## What you have to do
Would you copy out each line of the records below that includes the word "animatora"?

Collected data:
◆ ◆ ◆
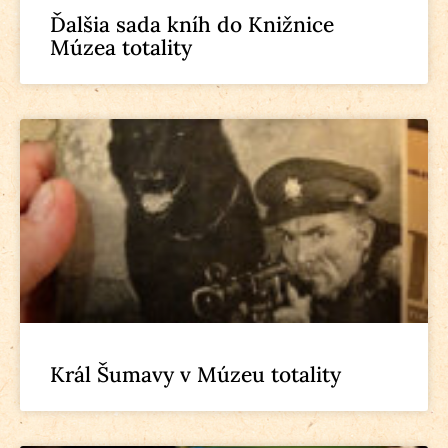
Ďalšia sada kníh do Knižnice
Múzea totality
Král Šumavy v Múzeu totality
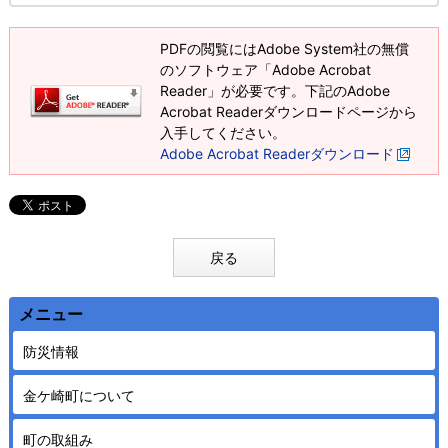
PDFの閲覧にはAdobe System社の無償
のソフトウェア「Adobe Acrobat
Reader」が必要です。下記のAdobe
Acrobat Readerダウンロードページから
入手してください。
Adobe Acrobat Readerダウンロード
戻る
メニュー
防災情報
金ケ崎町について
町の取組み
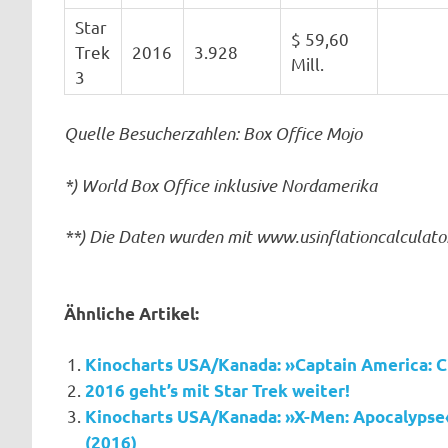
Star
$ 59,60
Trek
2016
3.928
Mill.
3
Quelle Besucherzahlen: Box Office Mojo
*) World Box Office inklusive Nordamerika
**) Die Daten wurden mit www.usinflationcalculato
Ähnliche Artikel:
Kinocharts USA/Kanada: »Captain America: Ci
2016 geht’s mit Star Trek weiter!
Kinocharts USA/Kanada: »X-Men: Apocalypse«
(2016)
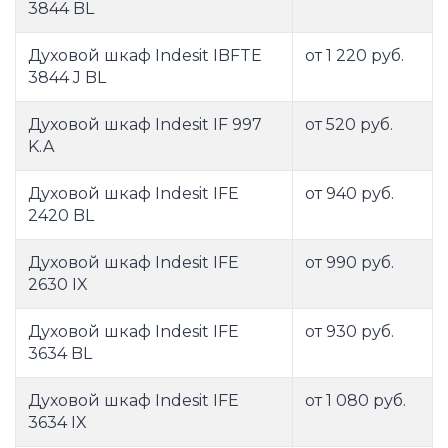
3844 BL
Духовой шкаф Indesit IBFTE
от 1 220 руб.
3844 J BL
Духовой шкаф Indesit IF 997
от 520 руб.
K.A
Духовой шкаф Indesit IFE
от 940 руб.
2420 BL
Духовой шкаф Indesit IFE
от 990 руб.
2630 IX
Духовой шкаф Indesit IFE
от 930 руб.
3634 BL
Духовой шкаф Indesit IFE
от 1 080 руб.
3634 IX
◆ ◆ ◆
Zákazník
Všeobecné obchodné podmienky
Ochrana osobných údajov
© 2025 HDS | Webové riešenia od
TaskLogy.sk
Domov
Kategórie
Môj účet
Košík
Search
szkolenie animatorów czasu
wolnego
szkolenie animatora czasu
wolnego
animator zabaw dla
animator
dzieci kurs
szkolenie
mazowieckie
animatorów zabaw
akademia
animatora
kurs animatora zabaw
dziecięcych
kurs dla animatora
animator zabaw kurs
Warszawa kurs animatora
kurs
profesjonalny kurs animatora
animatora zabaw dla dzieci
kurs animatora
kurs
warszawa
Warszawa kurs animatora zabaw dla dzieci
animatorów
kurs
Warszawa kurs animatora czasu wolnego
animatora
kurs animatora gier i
◆ ◆ ◆
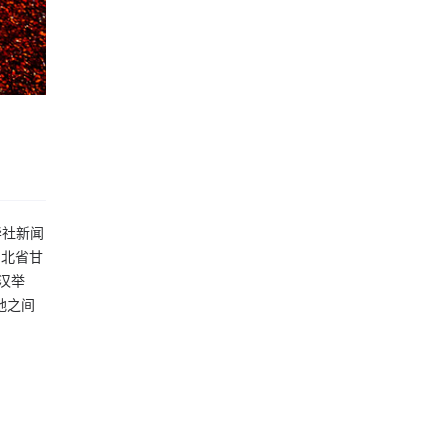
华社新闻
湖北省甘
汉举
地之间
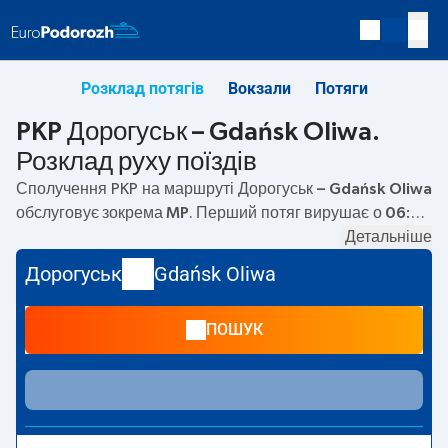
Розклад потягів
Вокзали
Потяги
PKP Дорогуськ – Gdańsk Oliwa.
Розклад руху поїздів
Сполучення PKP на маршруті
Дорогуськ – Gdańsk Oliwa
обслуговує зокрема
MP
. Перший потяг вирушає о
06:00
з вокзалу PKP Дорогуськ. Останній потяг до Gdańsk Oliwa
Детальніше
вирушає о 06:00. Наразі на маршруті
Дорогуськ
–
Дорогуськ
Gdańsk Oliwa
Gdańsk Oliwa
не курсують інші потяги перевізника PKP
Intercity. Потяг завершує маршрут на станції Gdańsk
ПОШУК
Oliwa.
◆ ◆ ◆
## Expected output
szkolenie animatora czasu
animatora
kurs animatora zabaw
kurs dla animatora
Warszawa kurs animatora
profesjonalny kurs animatora
animatora zabaw dla dzieci
kurs animatora
Warszawa kurs animatora zabaw dla dzieci
Warszawa kurs animatora czasu wolnego
animatora
kurs animatora gier i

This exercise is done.